The Philippines’ IT-business process management (IT-BPM) sector has estimated to have lost P120 billion in the form of missed opportunities and unplanned costs during this pandemic as companies implemented responses to pivot operations to continue servicing global clients amid hard and long lockdowns being implemented by the government.
Rey Untal, president and CEO of the IT-Business Process Association of the Philippines (IBPAP), reported at the International Innovation Summit 2020, a flagship project of the group, that the ITBPM sector’s responses to the COVID-19 situation has resulted in missed opportunities and unplanned costs amounting to P120 billion.
During the past 7 to 8 months, Untal said, the industry has spent a sizable sum on accommodations primarily during the early days of the quarantine continuing provisions of shuttle services, and other work from home in a moment, and execution of expenses, as well as missed opportunities arising from lost revenue, due to reduced capacity.

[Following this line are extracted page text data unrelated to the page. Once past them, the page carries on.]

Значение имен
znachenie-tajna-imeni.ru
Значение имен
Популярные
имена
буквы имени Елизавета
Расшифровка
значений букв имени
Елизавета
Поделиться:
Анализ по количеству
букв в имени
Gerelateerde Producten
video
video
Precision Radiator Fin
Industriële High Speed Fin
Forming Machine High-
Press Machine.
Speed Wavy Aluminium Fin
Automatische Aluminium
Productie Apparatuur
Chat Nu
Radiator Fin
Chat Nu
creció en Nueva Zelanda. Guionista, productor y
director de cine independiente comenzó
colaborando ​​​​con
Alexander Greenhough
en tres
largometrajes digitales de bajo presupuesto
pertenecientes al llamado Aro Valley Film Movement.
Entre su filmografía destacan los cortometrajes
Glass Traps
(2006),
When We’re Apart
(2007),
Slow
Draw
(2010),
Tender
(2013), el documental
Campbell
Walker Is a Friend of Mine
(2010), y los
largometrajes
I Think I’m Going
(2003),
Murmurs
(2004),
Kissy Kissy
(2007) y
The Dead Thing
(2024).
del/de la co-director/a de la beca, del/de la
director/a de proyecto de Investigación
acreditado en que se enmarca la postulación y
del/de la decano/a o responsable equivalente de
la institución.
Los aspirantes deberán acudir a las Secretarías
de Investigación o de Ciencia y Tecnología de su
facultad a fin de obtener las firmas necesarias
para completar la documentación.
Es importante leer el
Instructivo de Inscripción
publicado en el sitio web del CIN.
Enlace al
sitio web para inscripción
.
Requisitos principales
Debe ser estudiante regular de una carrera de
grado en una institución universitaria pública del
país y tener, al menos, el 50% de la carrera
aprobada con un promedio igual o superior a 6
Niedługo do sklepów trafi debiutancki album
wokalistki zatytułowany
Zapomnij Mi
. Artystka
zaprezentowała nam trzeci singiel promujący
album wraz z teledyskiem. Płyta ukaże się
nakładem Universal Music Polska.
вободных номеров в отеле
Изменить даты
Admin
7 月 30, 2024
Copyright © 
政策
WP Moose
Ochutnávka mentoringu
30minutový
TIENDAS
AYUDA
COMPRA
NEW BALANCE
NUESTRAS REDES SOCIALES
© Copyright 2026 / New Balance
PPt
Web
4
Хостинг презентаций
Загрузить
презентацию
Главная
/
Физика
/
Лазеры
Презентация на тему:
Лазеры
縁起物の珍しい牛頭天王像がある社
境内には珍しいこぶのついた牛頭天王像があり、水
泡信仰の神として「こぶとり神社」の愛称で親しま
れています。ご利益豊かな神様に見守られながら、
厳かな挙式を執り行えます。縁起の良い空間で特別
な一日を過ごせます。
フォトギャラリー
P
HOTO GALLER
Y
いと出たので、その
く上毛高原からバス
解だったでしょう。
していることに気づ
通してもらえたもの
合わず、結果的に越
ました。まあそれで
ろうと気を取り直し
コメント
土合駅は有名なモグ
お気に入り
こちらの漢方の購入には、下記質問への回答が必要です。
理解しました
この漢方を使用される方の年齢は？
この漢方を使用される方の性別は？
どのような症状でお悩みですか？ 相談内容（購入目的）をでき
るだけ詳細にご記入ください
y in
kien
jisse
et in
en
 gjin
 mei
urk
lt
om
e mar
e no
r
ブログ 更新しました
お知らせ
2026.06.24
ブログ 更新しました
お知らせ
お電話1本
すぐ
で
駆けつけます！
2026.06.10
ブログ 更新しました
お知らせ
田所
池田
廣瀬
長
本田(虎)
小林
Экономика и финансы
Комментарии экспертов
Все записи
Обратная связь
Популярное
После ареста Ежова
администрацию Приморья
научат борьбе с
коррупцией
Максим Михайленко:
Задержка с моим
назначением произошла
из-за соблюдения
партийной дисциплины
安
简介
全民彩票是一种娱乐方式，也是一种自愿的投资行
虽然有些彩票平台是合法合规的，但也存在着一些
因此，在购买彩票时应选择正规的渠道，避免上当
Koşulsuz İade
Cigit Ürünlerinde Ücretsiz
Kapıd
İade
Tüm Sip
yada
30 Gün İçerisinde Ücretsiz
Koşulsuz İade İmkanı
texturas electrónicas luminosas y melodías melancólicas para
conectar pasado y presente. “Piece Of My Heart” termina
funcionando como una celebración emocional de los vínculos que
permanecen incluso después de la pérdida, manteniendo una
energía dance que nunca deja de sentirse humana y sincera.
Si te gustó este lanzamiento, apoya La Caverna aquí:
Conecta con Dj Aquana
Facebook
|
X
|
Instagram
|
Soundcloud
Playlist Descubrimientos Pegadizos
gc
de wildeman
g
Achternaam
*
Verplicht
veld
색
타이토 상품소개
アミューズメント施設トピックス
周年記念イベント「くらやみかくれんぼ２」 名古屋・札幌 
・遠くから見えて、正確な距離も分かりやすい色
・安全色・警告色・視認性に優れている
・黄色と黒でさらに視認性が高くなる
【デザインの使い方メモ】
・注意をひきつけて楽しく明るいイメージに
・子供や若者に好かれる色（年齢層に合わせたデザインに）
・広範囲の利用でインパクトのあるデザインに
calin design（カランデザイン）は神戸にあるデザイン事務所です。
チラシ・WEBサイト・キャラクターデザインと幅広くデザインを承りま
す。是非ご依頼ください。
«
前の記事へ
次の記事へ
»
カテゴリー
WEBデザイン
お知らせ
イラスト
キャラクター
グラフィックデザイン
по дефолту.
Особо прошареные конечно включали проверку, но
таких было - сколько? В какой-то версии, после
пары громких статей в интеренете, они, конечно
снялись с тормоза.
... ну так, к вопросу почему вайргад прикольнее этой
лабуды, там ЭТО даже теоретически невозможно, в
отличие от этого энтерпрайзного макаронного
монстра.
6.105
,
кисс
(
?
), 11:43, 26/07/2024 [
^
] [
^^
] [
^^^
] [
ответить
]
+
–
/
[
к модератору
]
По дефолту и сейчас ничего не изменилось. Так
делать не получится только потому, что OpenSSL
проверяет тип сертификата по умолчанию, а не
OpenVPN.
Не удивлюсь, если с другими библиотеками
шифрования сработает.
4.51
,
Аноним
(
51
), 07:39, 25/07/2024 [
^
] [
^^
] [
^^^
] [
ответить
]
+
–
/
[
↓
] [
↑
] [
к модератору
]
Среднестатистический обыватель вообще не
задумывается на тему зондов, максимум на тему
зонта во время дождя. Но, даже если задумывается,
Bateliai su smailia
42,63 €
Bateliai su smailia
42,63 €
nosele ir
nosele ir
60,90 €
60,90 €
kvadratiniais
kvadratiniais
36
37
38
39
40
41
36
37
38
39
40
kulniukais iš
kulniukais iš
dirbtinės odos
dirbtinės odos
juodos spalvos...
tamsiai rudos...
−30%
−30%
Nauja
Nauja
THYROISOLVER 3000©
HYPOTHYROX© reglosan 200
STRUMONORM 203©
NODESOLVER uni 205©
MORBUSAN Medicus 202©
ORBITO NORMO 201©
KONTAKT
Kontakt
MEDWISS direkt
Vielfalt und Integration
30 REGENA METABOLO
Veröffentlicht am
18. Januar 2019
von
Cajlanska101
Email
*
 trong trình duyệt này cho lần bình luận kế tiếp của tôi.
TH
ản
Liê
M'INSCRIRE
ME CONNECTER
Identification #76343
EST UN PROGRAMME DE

“This expectedly took a huge toll as the industry had to take on extraordinary unplanned costs,” said Untal.
Despite the less than ideal circumstances, and the different obstacles, Untal said that the ITBPM sector continued to be resilient especially after it was declared by the Inter Agency Task Force as an essential industry during the pandemic these companies to operate albeit at restrained capacity.
The categorization of ITBPM players as an essential industry has led to increase in its productive capacity from just 50 percent in March to 73 percent in May. As restrictions started to ease in June, this figure gradually went up to 90 percent and operating in excess of 95 percent productive capacity through a blended service delivery model.
“Our ability to render essential services to both domestic and international clients is indeed a welcome sign of the sector’s recovery,” he said.
Untal also expressed confidence of a recovery following a report by the Philippine Economic Zone Authority that investment pledges in the ITBPM sector grew 43 percent from January to September this year to P14.1 billion from only P9.9 billion in the same period last year.
“Many organizations, continue to identify our sector to be a prime driver of real estate,” he said citing property management consultancy firms’ reports of its share in the occupied office spaces in the country.
There are also huge job opportunities within the industry, including 30,000 job openings across different sub sectors.
Despite the encouraging data, most industry leaders are not convinced they would be growing at the earlier projected growth rates of between 3.5 percent to 7.5 percent in revenues due to the impact of the pandemic and the global economic contraction.
“Despite this, they acknowledge that although the overall market decline, the labor requirements of
ITBPM industries or companies here in the Philippines remain stable,” he said.
To get a clearer view of the next two years, Untal said IBPAP has initiated a recalibration an imperative study with a global research and consulting firm to be unveiled on the fifth day of the International Innovation Summit. The recalibrated growth targets will serve as a vital input to the sector’s playbook on how to optimize the country’s capabilities in ITBPM services, accelerate recovery and facilitate further expansions.
So far, the ITBPM sector would be heavily influenced by several factors. These are a higher focus on technology; again, accelerated adoption of automation and digital transformation; an uptick in demand from key geographies, investment in higher value services, customer experience beyond traditional contact centers as an example, cloud and cybersecurity as well as robust ecosystem comprising of telecoms other infrastructures and enhanced regulations.
“Obviously, the need for a strong, very strong government support is needed, and an improved and predictable business landscape. As we continue to strengthen our response to the pandemic, I assure you that we have not lost sight of the industry’s key priorities. In fact, IBPAP has embarked on several programs and initiatives in conjunction with everything else,” he said.
IBPAP has also some initiatives to drive growth. He cited the Digital Cities strategy 25, which was launched in June 2020, aimed at driving inclusive growth in the countryside by selecting being high potential areas throughout the country and transforming them into bustling ITBPM hubs in the next five years.
Through the collaborative efforts between IBPAP and DICT, IBPAP has identified 25 new locations to add on to our expanding portfolio of thriving businesses that support ITBPM ecosystem, create jobs, spur the development of other industries, reduce Metro Manila concentration and boost the local economy.
As part to the city’s 2025 program, these new digital cities will receive support from DICT, other government executive agencies, local government units industry leaders and academic institutions. In an effort to ensure that Philippine ITBPM industry and its workforce are ready to answer the growing and shifting demands of the global marketplace, IBPAP has been focusing on upskilling and reskilling framework that when fully funded is seen as skills development for a million Filipinos over a period of five years.
In addition, the sector in partnership with the government and the academe is also accelerating all efforts to upskill workers.
“This is one very important area where the industry, its stakeholders and the government will need to jointly work together at speed, and at scale. The natural talent upskilling and reskilling program framework focuses on three learning tracks,” he said.
IBPAP has also an initiative in the pipeline for digital skills learning track that aims to establish partnerships with institutions and other enablers to provide for skilling programs for digital skills, across different sub sectors again of the IBM BPM industry. Under the leadership skills learning track, IBPAP is partnering with leadership development institutions and resource parties in conducting leadership building sessions.